The beauty that comes from within. We firmly believe this kind of beauty rises an internal foundation of health: physical health, emotional and psychological health, and spiritual health. That's why you find support for all these aspects of health here at WellnessWatchersMD.

Just as redness and swelling are symptoms of inflammation, true beauty is one of the symptoms of good health. Vibrant aliveness, happiness, clarity grounded in positive purpose - when you see someone with these elements in chorus, your heart can't help singing in response. And when you have all these elements in place for yourself, you don't need to look in the mirror so often, because the people around you constantly reflect back your true beauty in their smiles.

And the best part is, it's available to everyone.

Soothing Super-Stressed Skin

By our Health Guru

Stressed-out skin probably got that way for a reason. If someone wants to look 10 years older than their chronological age, smoke and go out in the sun. If your skin's seen better days - whether from years of photo-damage or other types of long- or shorter-term abuse - there are skin solutions that can get back its brilliance.

What to do if your skin lacks luster? These are dermatologists' top-of-the-list dos and don'ts.

  • Do: Buy products made for sensitive skin. The products should be specifically tailored to provide TLC - try Aveeno, Eucerin and other low-priced products first and they might just do the trick. For others, the higher-priced brands like Jan Marini and Prescriptives might prove to be better.

  • Do: Wash in the evening only, with a gentle cleanser. If your skin isn't oily, a once-a-day wash will suffice - your face doesn't have to squeak to be clean.
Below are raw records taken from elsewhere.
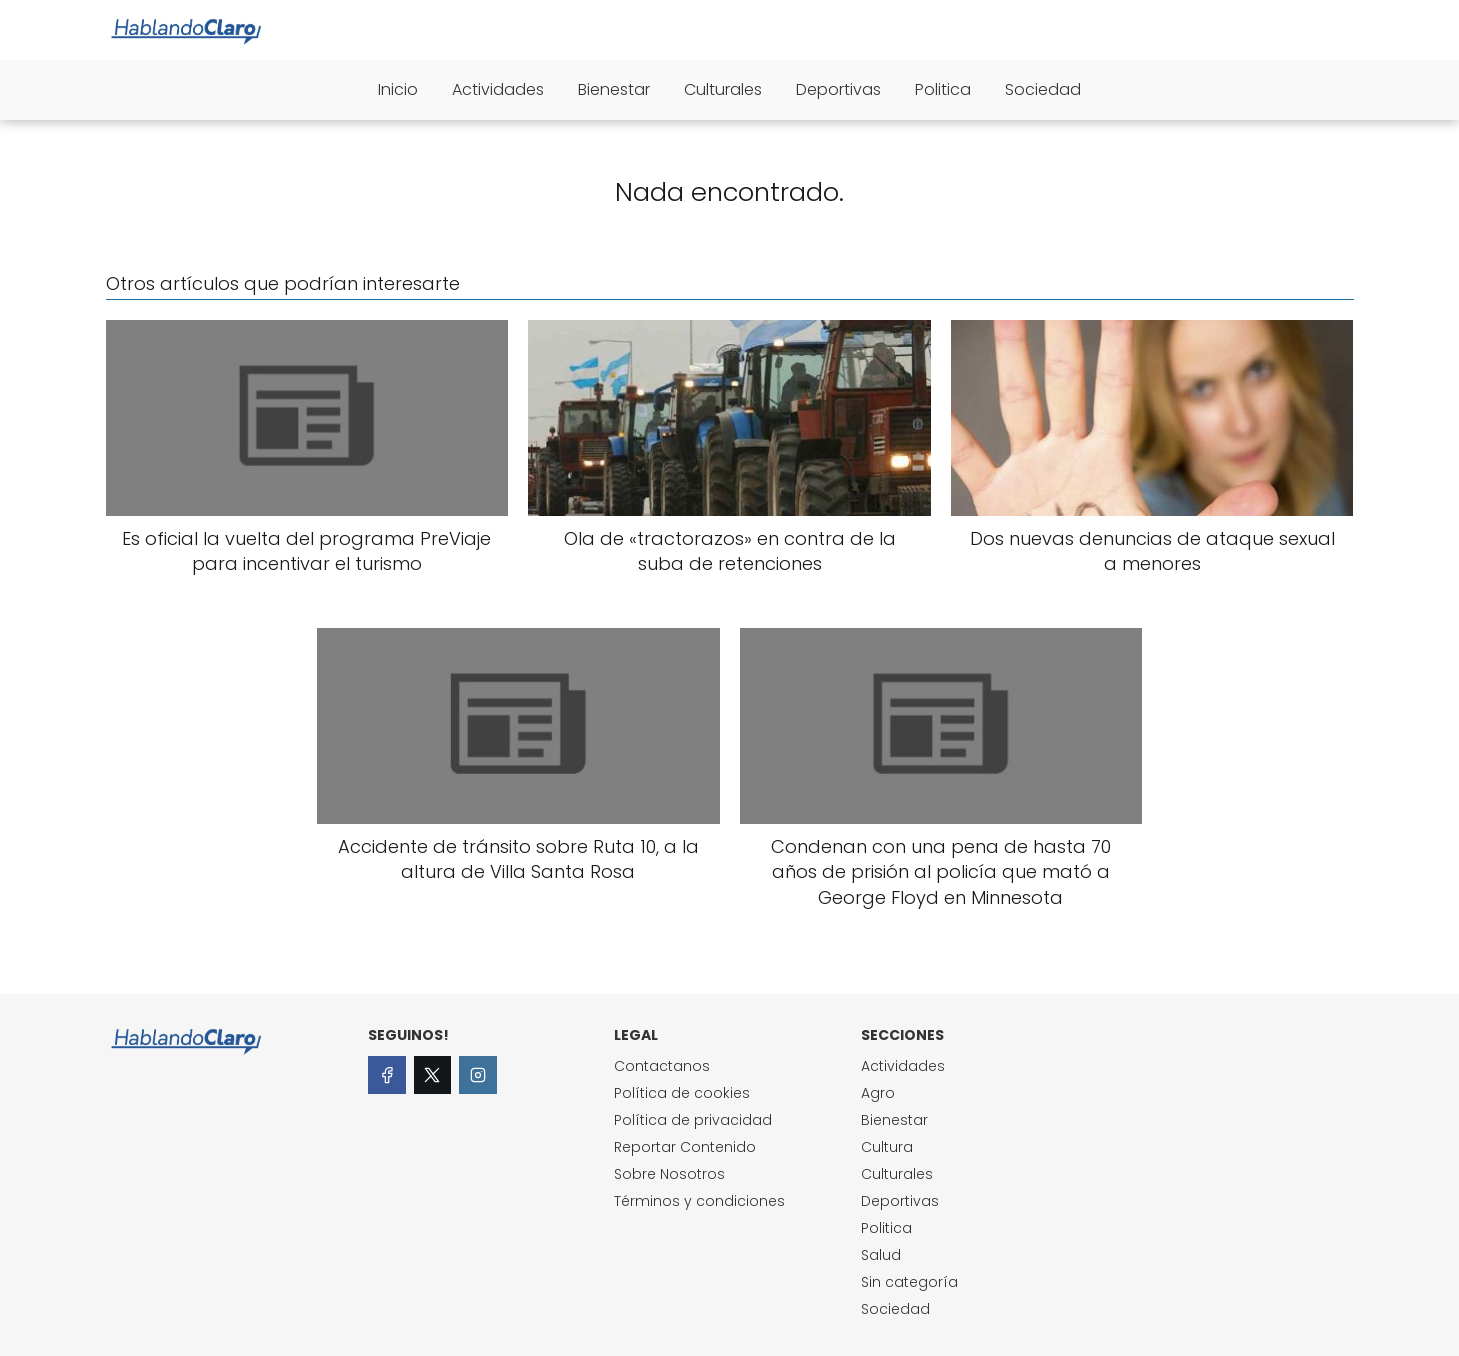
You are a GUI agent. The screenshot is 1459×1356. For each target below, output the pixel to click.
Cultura (887, 1147)
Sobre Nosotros (669, 1174)
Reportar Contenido (685, 1147)
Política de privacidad (693, 1120)
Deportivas (838, 89)
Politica (943, 89)
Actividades (498, 89)
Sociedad (1043, 89)
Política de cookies (682, 1093)
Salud (881, 1255)
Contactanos (662, 1066)
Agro (878, 1093)
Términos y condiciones (699, 1201)
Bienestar (614, 89)
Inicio (398, 89)
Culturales (723, 89)
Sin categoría (909, 1282)
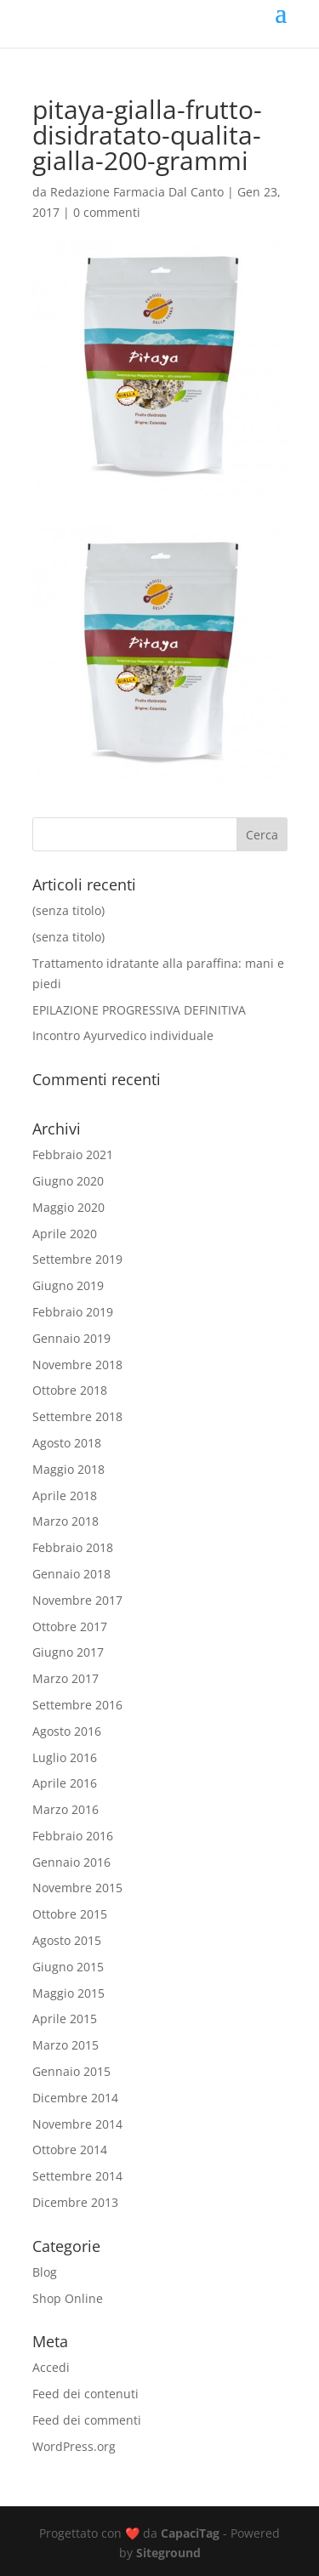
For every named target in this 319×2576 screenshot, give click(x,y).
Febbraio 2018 (72, 1547)
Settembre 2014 (77, 2176)
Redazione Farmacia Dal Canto (137, 192)
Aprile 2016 (64, 1783)
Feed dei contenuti (85, 2394)
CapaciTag (190, 2533)
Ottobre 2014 (69, 2149)
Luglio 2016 (64, 1757)
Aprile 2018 (64, 1495)
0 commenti (106, 212)
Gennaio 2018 (71, 1574)
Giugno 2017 (68, 1652)
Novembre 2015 (77, 1887)
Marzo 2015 (65, 2045)
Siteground (168, 2553)
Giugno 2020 (68, 1181)
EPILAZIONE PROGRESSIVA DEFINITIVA (139, 1010)
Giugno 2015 (68, 1967)
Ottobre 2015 (69, 1914)
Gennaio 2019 (71, 1338)
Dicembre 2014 (75, 2098)
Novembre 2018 (77, 1364)
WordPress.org (74, 2446)
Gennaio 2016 (71, 1862)
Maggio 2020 (68, 1207)
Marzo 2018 (65, 1521)
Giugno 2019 (68, 1285)
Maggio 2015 (68, 1993)
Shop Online (67, 2298)
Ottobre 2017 (69, 1626)
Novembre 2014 (77, 2124)
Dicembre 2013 (75, 2202)
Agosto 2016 (66, 1731)
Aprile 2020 (64, 1233)
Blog (44, 2272)
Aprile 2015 (64, 2018)
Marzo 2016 (65, 1809)
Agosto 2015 (66, 1940)
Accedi (51, 2367)
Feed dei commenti (86, 2420)
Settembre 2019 (77, 1259)
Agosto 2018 (66, 1443)
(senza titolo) (68, 910)
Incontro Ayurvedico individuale (123, 1035)
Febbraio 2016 (72, 1836)
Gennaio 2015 (71, 2071)
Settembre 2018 (77, 1416)
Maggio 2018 (68, 1469)
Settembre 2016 (77, 1705)
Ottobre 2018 (69, 1390)
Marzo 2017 (65, 1678)
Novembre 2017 (77, 1600)
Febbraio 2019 (72, 1312)
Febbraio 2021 (72, 1154)
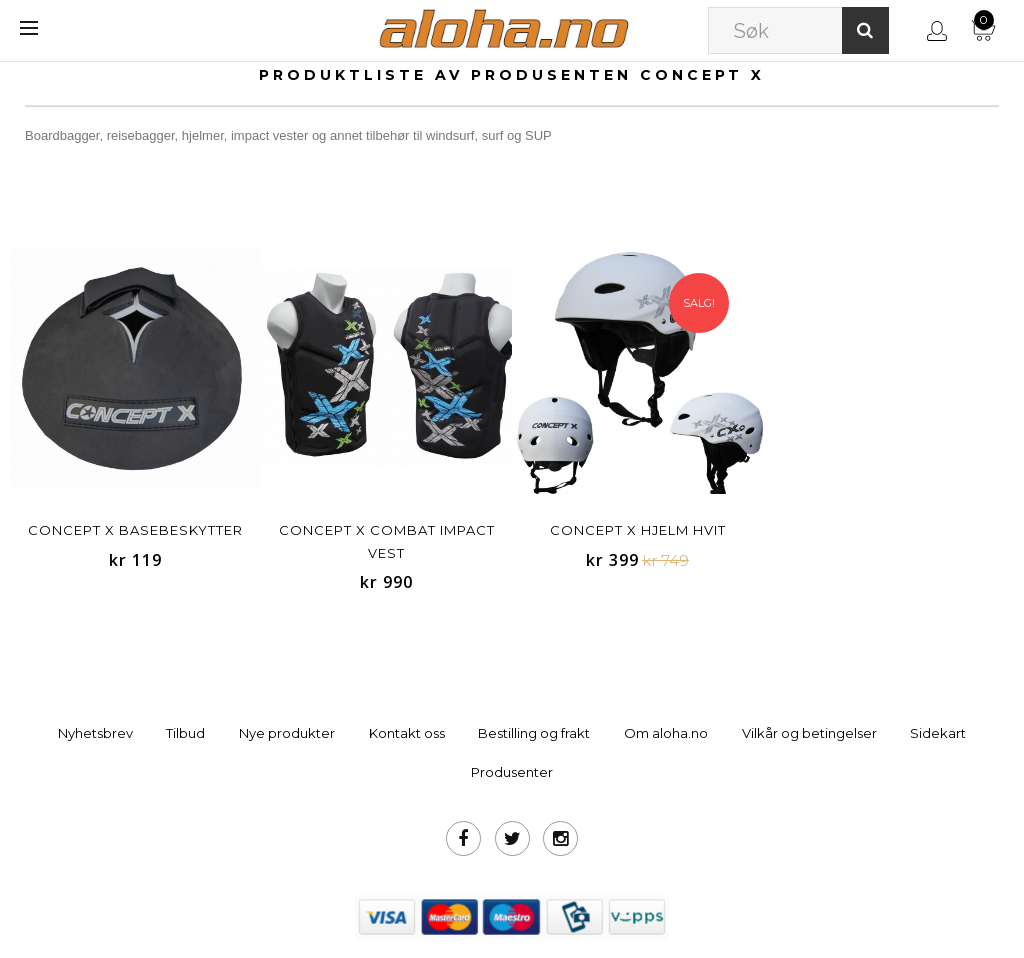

  • Do: Exfoliate to remove the dead skin layer that dulls. Your body will naturally exfoliate every 28 days, but why wait four weeks? You can exfoliate with a facecloth and your favorite cleanser, or buy an alpha hydroxy acid exfoliator to clear up your complexion.

  • Do: Consider getting a chemical peel, microdermabrasion or laser or other skin-saving procedure to undo damage. Ask a dermatologist to help you decide on the easiest route for right-away rejuvenation, or a deeper-reaching procedure that requires more down time.

  • Do: Make lifestyle changes to save your skin, and in some cases your life. Don't skimp when applying the sunscreen. Quit smoking - besides causing lung cancer, it causes lines to be etched on your face. Get regular sleep. Avoid excessive alcohol and caffeine. Load up on nutritious foods, such as vitamin-rich leafy vegetables, and take a multivitamin if you don't always eat quite right.

  • Don't: Use toners, alcohol-based astringents or scouring products that make your skin sting or itch. These products, as well as those with high fragrance content, can further irritate sensitive skin.

  • Don't: Assume that spending big bucks will buy you better skin. When choosing from the overwhelming array of skin products that are available, don't think that a pricey product will necessarily work better for you. The $150-per-ounce French face cream could cause your skin to break out when the much cheaper drug-store brands wouldn't bother you a bit.